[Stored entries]

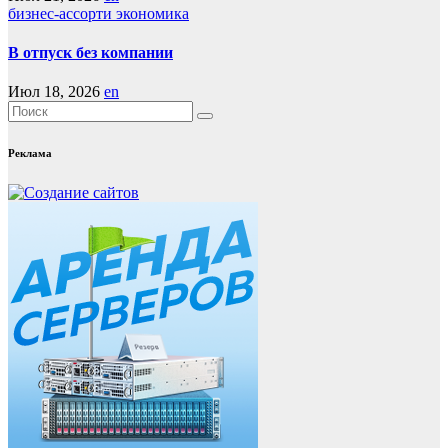
бизнес-ассорти
экономика
В отпуск без компании
Июл 18, 2026
en
Реклама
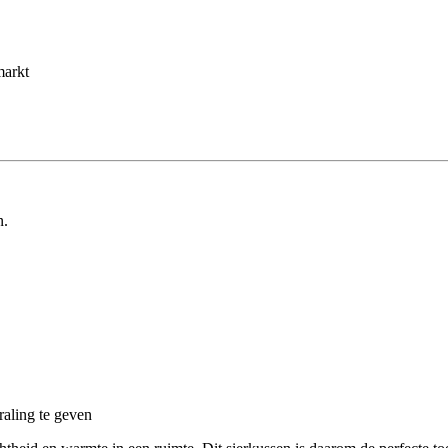
markt
n.
raling te geven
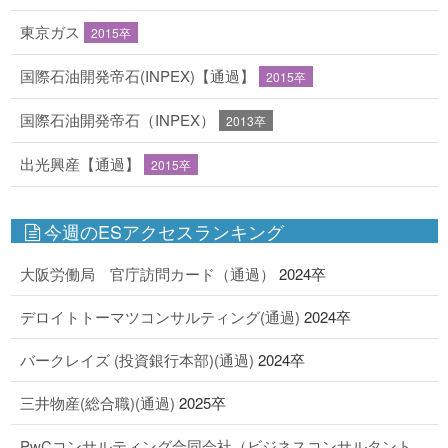
東京ガス
2015卒
国際石油開発帝石(INPEX)【通過】
2015卒
国際石油開発帝石（INPEX）
2013卒
出光興産【通過】
2015卒
今週のESアクセスランキング
大阪労働局 官庁訪問カード（通過）
2024卒
デロイトトーマツコンサルティング(通過)
2024卒
バークレイズ (投資銀行本部)(通過)
2024卒
三井物産(総合職)(通過)
2025卒
PwCコンサルティング合同会社（ビジネスコンサルタント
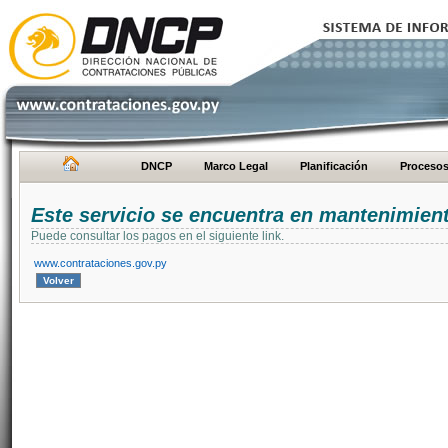
DNCP
Marco Legal
Planificación
Proceso
Este servicio se encuentra en mantenimien
Puede consultar los pagos en el siguiente link.
www.contrataciones.gov.py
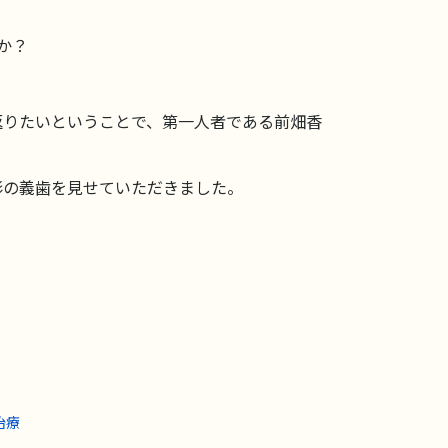
か？
返りたいということで、第一人者である前畑香
形の義歯を見せていただきました。
治療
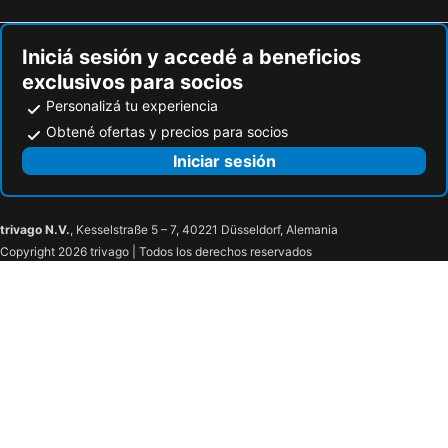
Plaza Italia
Arístides Villanueva
Casino de Mendoza
Estadio Malvinas Argentinas
Iniciá sesión y accedé a beneficios
Jardín Zoológico de Mendoza
Cerro de la Gloria
exclusivos para socios
Festival Internacional Providencia Jazz
Parque Padre Hurtado
Personalizá tu experiencia
Funicular
Plaza Chacabuco
Obtené ofertas y precios para socios
Parque Forestal de Santiago
Plaza Armenia
Iniciar sesión
Plaza Baquedano
Plaza Egaña
trivago N.V.
, Kesselstraße 5 – 7, 40221 Düsseldorf, Alemania
Copyright 2026 trivago | Todos los derechos reservados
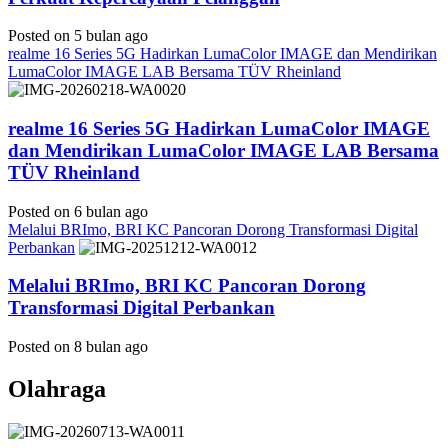
Posted on 5 bulan ago
realme 16 Series 5G Hadirkan LumaColor IMAGE dan Mendirikan
LumaColor IMAGE LAB Bersama TÜV Rheinland
realme 16 Series 5G Hadirkan LumaColor IMAGE
dan Mendirikan LumaColor IMAGE LAB Bersama
TÜV Rheinland
Posted on 6 bulan ago
Melalui BRImo, BRI KC Pancoran Dorong Transformasi Digital
Perbankan
Melalui BRImo, BRI KC Pancoran Dorong
Transformasi Digital Perbankan
Posted on 8 bulan ago
Olahraga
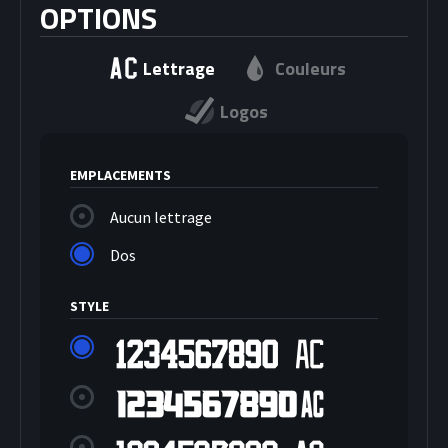
OPTIONS
Lettrage
Couleurs
Logos
EMPLACEMENTS
Aucun lettrage
Dos
STYLE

EXERCISE:
Set down word for word the lines from the opening of the entries above through the line that contains "返りたいということで、第一人者である前畑香", and omit every picture.

ANSWER TO THE EXERCISE:
бизнес-ассорти
экономика
В отпуск без компании
Июл 18, 2026
en
Реклама
markt
n.
raling te geven
東京ガス
2015卒
国際石油開発帝石(INPEX)【通過】
2015卒
国際石油開発帝石（INPEX）
2013卒
出光興産【通過】
2015卒
今週のESアクセスランキング
大阪労働局 官庁訪問カード（通過）
2024卒
デロイトトーマツコンサルティング(通過)
2024卒
バークレイズ (投資銀行本部)(通過)
2024卒
三井物産(総合職)(通過)
2025卒
PwCコンサルティング合同会社（ビジネスコンサルタント
DNCP
Marco Legal
Planificación
Proceso
Este servicio se encuentra en mantenimien
Puede consultar los pagos en el siguiente link.
www.contrataciones.gov.py
か？
返りたいということで、第一人者である前畑香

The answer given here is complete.